You can multiply though your second equation, to get rid of the inverse, then evaluate the partitions to obtain two separate equations. Then the three equations that we will work with are $$\hat{y} = \Omega^Ta+1\beta \tag{1}$$ $$1^Ta = 0 \tag{2}$$ $$y = Ha + 1\beta \tag{3}$$ Solve Eqn(3) for $a$, multiply by $1^T$ so that we can use Eqn(2) to solve for $\beta$ and find its differential: $$\eqalign{ a &= J\,(y-1\beta) \cr 1^Ta &= 0 = 1^TJ\,(y-1\beta) \cr 1^TJ1\,\beta &= 1^TJy \cr\cr \beta &= \frac{1^TJy}{1^TJ1} = \frac{J:1y^T}{J:11^T} \cr\cr d\beta &= 1s^T:dJ \cr &= 1s^T:JF\,dG\,FJ \cr &= FJ^T1s^TJ^TF:dG \cr &= FJ^T1s^TJ^TF:\gamma\operatorname{Diag}(dw) \cr &= \gamma \operatorname{diag}(FJ^T1s^TJ^TF)^Tdw \cr &= g^Tdw }$$where colon denotes the Frobenius product, and diag() returns the diagonal of a matrix as a vector.
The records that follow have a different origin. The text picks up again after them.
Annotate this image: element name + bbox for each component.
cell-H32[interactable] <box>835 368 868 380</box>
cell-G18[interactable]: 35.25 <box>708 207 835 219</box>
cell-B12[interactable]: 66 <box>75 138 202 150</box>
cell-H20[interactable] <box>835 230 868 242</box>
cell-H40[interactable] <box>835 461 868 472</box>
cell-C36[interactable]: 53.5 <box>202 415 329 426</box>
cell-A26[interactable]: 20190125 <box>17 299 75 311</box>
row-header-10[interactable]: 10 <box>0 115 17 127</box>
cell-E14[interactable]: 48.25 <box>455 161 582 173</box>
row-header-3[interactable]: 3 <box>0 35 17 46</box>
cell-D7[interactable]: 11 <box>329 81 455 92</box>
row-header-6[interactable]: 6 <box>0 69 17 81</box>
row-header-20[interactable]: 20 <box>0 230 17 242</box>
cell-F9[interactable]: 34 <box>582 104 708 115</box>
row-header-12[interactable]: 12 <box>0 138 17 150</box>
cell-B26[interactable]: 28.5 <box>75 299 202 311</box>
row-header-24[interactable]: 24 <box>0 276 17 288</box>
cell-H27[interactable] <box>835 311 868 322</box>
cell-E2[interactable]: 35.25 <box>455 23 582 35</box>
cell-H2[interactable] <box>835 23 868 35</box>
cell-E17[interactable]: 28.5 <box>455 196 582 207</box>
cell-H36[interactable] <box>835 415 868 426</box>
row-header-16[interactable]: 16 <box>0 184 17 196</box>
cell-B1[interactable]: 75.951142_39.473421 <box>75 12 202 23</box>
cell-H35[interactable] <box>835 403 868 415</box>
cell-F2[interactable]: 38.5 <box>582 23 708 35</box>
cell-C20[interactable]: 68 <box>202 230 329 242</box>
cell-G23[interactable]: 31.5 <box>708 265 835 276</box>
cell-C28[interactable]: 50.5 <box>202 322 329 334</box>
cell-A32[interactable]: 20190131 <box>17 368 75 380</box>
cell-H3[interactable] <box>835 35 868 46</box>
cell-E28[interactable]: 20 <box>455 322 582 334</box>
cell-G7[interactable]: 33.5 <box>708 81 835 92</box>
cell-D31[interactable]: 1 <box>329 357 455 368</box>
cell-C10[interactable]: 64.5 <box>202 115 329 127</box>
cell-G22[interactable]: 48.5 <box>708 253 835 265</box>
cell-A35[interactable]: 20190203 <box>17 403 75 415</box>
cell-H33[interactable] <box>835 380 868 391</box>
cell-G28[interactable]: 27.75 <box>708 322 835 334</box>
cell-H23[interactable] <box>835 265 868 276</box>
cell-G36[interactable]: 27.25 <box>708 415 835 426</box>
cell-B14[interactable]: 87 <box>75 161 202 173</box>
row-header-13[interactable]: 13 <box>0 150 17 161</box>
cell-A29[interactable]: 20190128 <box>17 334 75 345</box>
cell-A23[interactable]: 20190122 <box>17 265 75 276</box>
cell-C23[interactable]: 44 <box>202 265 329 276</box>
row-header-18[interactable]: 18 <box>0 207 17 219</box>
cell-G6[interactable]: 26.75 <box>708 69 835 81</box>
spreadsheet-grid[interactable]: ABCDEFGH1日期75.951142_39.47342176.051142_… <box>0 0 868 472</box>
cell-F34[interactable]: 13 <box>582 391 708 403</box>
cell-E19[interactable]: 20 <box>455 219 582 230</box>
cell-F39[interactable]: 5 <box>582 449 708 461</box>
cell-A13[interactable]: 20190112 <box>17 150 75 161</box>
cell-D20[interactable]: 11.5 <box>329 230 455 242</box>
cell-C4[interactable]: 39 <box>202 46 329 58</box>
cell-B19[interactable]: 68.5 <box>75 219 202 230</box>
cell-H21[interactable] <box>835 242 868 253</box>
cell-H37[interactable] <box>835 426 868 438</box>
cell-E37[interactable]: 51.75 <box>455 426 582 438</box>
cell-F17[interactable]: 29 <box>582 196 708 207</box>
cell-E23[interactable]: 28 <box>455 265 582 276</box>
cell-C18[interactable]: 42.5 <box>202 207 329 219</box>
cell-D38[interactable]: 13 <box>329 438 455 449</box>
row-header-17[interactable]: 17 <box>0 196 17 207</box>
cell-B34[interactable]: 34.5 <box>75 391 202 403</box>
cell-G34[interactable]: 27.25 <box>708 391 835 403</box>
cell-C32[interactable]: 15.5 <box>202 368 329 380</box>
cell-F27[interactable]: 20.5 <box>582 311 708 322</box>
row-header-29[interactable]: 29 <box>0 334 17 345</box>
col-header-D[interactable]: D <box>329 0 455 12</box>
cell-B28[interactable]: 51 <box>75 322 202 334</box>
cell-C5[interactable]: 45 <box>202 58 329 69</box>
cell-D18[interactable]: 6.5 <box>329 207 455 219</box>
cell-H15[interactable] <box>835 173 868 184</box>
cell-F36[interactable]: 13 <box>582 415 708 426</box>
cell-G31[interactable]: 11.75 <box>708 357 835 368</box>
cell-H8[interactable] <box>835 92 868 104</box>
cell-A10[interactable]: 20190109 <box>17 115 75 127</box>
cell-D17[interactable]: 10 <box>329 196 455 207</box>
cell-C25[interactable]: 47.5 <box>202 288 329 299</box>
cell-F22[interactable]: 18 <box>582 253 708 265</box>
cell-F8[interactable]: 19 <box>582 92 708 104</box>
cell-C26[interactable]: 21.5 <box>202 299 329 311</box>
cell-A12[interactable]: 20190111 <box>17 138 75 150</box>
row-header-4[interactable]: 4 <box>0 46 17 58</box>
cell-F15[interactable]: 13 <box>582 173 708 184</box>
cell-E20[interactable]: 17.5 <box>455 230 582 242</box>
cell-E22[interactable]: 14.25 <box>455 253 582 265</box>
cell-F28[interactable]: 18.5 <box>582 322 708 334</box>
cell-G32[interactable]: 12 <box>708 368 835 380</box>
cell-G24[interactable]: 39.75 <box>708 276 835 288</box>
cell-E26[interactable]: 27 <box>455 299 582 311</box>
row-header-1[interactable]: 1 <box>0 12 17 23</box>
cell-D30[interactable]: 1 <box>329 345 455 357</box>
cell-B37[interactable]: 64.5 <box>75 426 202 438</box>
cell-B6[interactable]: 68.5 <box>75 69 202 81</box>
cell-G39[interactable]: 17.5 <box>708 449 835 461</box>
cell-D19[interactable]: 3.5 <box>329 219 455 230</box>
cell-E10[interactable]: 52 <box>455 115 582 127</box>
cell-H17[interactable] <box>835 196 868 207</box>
Now let's multiply Eqn(3) by $J$, solve for $a$ and find its differential $$\eqalign{ a &= J\,(y-1\beta) \cr da &= dJ\,(y-1\beta) - J1\,d\beta \cr &= JF\,dG\,FJ(y-1\beta) - J1\,d\beta \cr &= JF\,dG\,Fa - J1\,d\beta \cr\cr da1^T &= J\,dG\,F^2a1^T - J11^T\,d\beta \cr \operatorname{diag}(da1^T) &= \operatorname{diag}(J\,dG\,F^2a1^T) - \operatorname{diag}(J11^T\,d\beta) \cr\cr da &= (1a^TF^2\odot J)\operatorname{diag}(dG) - J1\,d\beta \cr &= (1a^TF^2\odot J)\gamma\,dw - J1g^Tdw \cr }$$where $\odot$ denotes the Hadamard (element-wise) product, and since the diagonal matrices $(F,dG)$ commute they were re-arranged.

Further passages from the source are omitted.